One January morning, in 1945, the camp’s inhabitants marched out the gates they came in and embarked on a “march to nowhere,” widely known as the death march. Herb recalled seeing signs to Prague and realized he had gone full circle. On the third or fourth day Herb spotted a backpack and swiftly picked it up. Once inside the farmhouse in which they were sleeping for the night, Herb realized its contents were ones that could save his life: civilian clothing. As the group continued onward, Herb hid in the straw until he was alone. He put on the civilian clothing, which swallowed his emaciated body, and followed German workers to a train station. In a bid to make himself seem like a true German he called out “where are you mother?” so people would think he was looking for his relative on the train. As SS officers and dogs walked up and down the aisle of the train, Herb stayed still as a statue.
Herb arrived at their family friends’ house, the Crawls. The first thing he did was he took acid and rags to remove the tattooed number on his arm; he still bears the scar today. Herb slept for two days straight. Herb witnessed from inside as the Czechs tore the streets apart during the Czech Revolution in May of 1945. Finally, on May 9th the Russian army arrived, Herb was able to leave the apartment for the first time since his arrival, at that point he would have “welcomed the devil.”
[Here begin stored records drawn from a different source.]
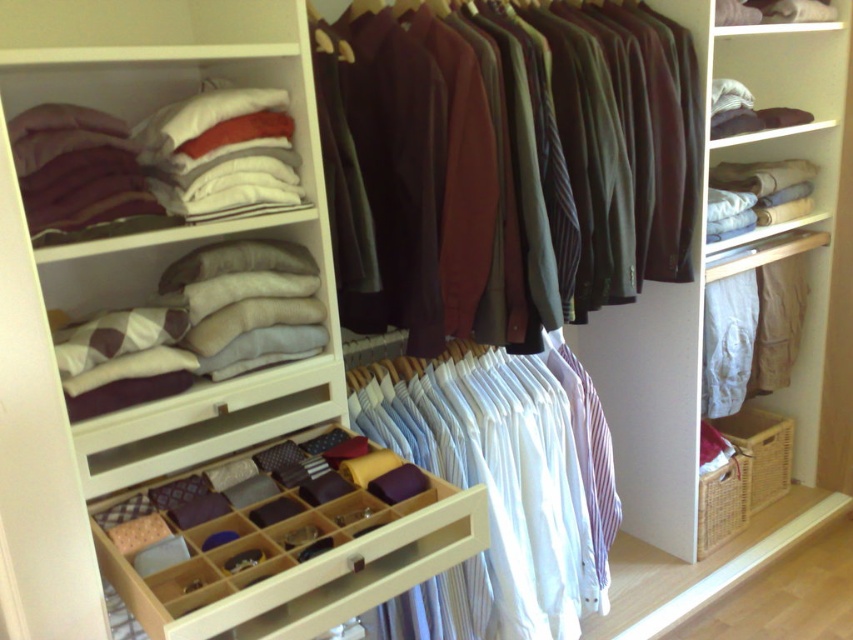 Is dark brown wool sweaters at center in front of white cotton shirts at center?

Yes.

In order to click on dark brown wool sweaters at center in this screenshot , I will do `click(517, 161)`.

Where is `dark brown wool sweaters at center`? dark brown wool sweaters at center is located at coordinates (517, 161).

Does wooden tie organizer at center appear over white cotton shirts at center?

Yes.

Is point (360, 570) in front of point (563, 611)?

That is True.

Image resolution: width=853 pixels, height=640 pixels. What are the coordinates of `wooden tie organizer at center` in the screenshot? It's located at (283, 544).

Between point (335, 131) and point (242, 598), which one is positioned behind?

The point (335, 131) is behind.

Is dark brown wool sweaters at center bigger than wooden tie organizer at center?

Indeed, dark brown wool sweaters at center has a larger size compared to wooden tie organizer at center.

Measure the distance between dark brown wool sweaters at center and camera.

dark brown wool sweaters at center is 4.95 feet away from camera.

Where is `dark brown wool sweaters at center`? Image resolution: width=853 pixels, height=640 pixels. dark brown wool sweaters at center is located at coordinates (517, 161). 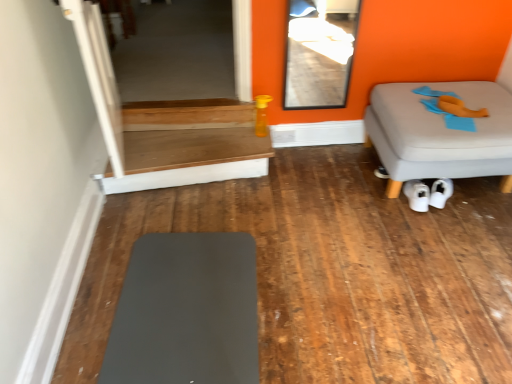 Question: From the image's perspective, does wooden table at center appear higher than matte gray mat at lower left, the 2th furniture positioned from the back?

Choices:
 (A) no
 (B) yes

Answer: (B)

Question: Can we say wooden table at center lies outside matte gray mat at lower left, the 2th furniture positioned from the back?

Choices:
 (A) no
 (B) yes

Answer: (B)

Question: Does wooden table at center appear on the left side of matte gray mat at lower left, marked as the first furniture in a left-to-right arrangement?

Choices:
 (A) yes
 (B) no

Answer: (A)

Question: Considering the relative sizes of wooden table at center and matte gray mat at lower left, marked as the first furniture in a left-to-right arrangement, in the image provided, is wooden table at center smaller than matte gray mat at lower left, marked as the first furniture in a left-to-right arrangement,?

Choices:
 (A) no
 (B) yes

Answer: (A)

Question: Considering the relative sizes of wooden table at center and matte gray mat at lower left, the first furniture from the front, in the image provided, is wooden table at center bigger than matte gray mat at lower left, the first furniture from the front,?

Choices:
 (A) yes
 (B) no

Answer: (A)

Question: Is transparent glass door at upper left, the second glass door viewed from the front, inside or outside of gray fabric ottoman at right, the first furniture in the top-to-bottom sequence?

Choices:
 (A) inside
 (B) outside

Answer: (B)

Question: From a real-world perspective, is transparent glass door at upper left, which is the first glass door from left to right, positioned above or below gray fabric ottoman at right, the first furniture in the top-to-bottom sequence?

Choices:
 (A) above
 (B) below

Answer: (A)

Question: Based on their positions, is transparent glass door at upper left, the second glass door viewed from the front, located to the left or right of gray fabric ottoman at right, the first furniture in the top-to-bottom sequence?

Choices:
 (A) right
 (B) left

Answer: (B)

Question: From their relative heights in the image, would you say transparent glass door at upper left, which is the 1th glass door from back to front, is taller or shorter than gray fabric ottoman at right, acting as the 2th furniture starting from the bottom?

Choices:
 (A) tall
 (B) short

Answer: (B)

Question: Is white matte sneakers at lower center in front of or behind wooden table at center in the image?

Choices:
 (A) front
 (B) behind

Answer: (A)

Question: Based on their positions, is white matte sneakers at lower center located to the left or right of wooden table at center?

Choices:
 (A) left
 (B) right

Answer: (B)

Question: Looking at the image, does white matte sneakers at lower center seem bigger or smaller compared to wooden table at center?

Choices:
 (A) small
 (B) big

Answer: (A)

Question: From the image's perspective, relative to wooden table at center, is white matte sneakers at lower center above or below?

Choices:
 (A) above
 (B) below

Answer: (B)

Question: Is wooden table at center inside the boundaries of transparent glass door at upper left, which is the 1th glass door from back to front, or outside?

Choices:
 (A) inside
 (B) outside

Answer: (B)

Question: Based on their positions, is wooden table at center located to the left or right of transparent glass door at upper left, the second glass door viewed from the front?

Choices:
 (A) right
 (B) left

Answer: (A) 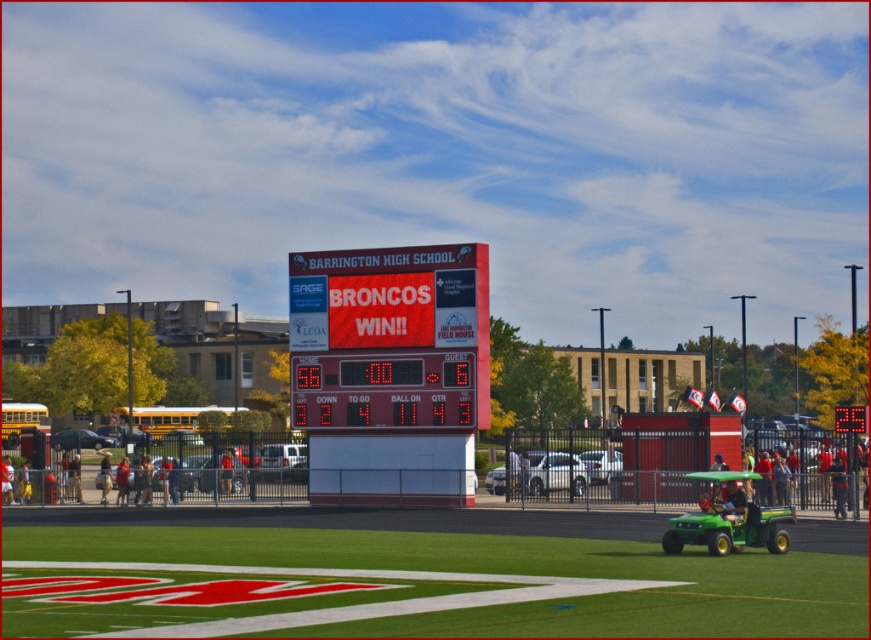 From the picture: You are a spectator at the football game and you want to find your friend who is wearing a red shirt at center. You are currently standing near the denim jacket at lower left. Which direction should you look to find your friend?

You should look upward because the denim jacket at lower left is positioned under the red shirt at center.

You are a player on the football field and you see two points marked on the field. The first point is at coordinate point (2, 474) and the second point is at coordinate point (224, 460). Which point is closer to you as you stand on the field?

Point (224, 460) is closer to you because it is in front of point (2, 474). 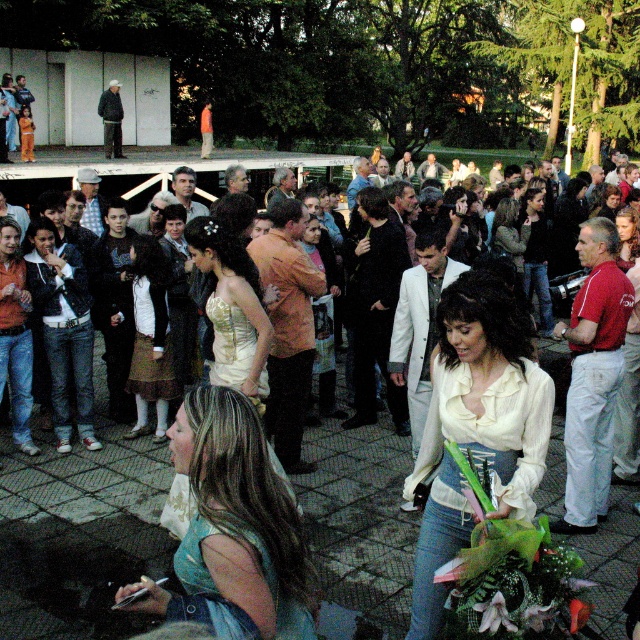 Question: Is white satin blouse at center to the right of blue denim dress at lower center from the viewer's perspective?

Choices:
 (A) no
 (B) yes

Answer: (B)

Question: Which point is farther from the camera taking this photo?

Choices:
 (A) (250, 417)
 (B) (257, 408)
 (C) (432, 634)

Answer: (B)

Question: Considering the real-world distances, which object is farthest from the blue denim dress at lower center?

Choices:
 (A) white satin blouse at center
 (B) matte gold dress at center

Answer: (B)

Question: Considering the relative positions of blue denim dress at lower center and matte gold dress at center in the image provided, where is blue denim dress at lower center located with respect to matte gold dress at center?

Choices:
 (A) right
 (B) left

Answer: (A)

Question: Can you confirm if white satin blouse at center is bigger than matte gold dress at center?

Choices:
 (A) no
 (B) yes

Answer: (B)

Question: Which of the following is the closest to the observer?

Choices:
 (A) (468, 284)
 (B) (241, 522)
 (C) (230, 256)

Answer: (B)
After liberation, Herb made a daily trip to the Red Cross in search of his mother, father, and brother. In June of 1945 Herb was given the greatest gift: his mother. He still gets choked up when thinking about that moment. Herb and his mother began their journey to the United States in 1946. They arrived at the infamous Ellis Island, passed the required examinations, and were granted entry to the country, but allowed to bring only $10 with them each. From New York, the pair took a train then ferry to San Francisco where they took up residence with Herb’s aunt at 435 15th Avenue. Herb found a job as a stock boy in a shop similar to the Five and Dime; he worked for 80 cents an hour. His mother worked as a housekeeper. At night Herb went to night school and took classes such as English, mathematics, civics, and history; he spent five years in night school. From the job as a stock boy, Herb earned a position at a telephone company as an apprentice in repairs. In 1948 Herb walked into the training department at the Macy’s on Stockton and O’Farrell and became a stock boy at a $1.00/hour rate. He worked 60-80 hours weekly and saved his money wisely. After six months, Herb earned himself a promotion: he was now the Head of Stock. In addition to his full time job, Herb decided to join the Army Reserves. This decision benefitted Herb when it came time to apply for citizenship in 1952. Herb was granted citizenship by the judge instantaneously. Herb was then promoted to Junior Assistant; though it was a bigger title he actually earned less. Herb spent a total of ten years working for Macy’s before starting a business of his own, a baby store in the beautiful Marin County, California. While in New York while working for Macy’s on a buying trip, Herb’s friend gave him tickets to a Broadway show. Herb asked a girl named Annette, and though not very interested in him, she went anyways.
Evidently she loved the musical because they have been together ever since. Herb is now the father to three children and grandfather to ten grandchildren, and of course, loving owner to his beloved dog Duke.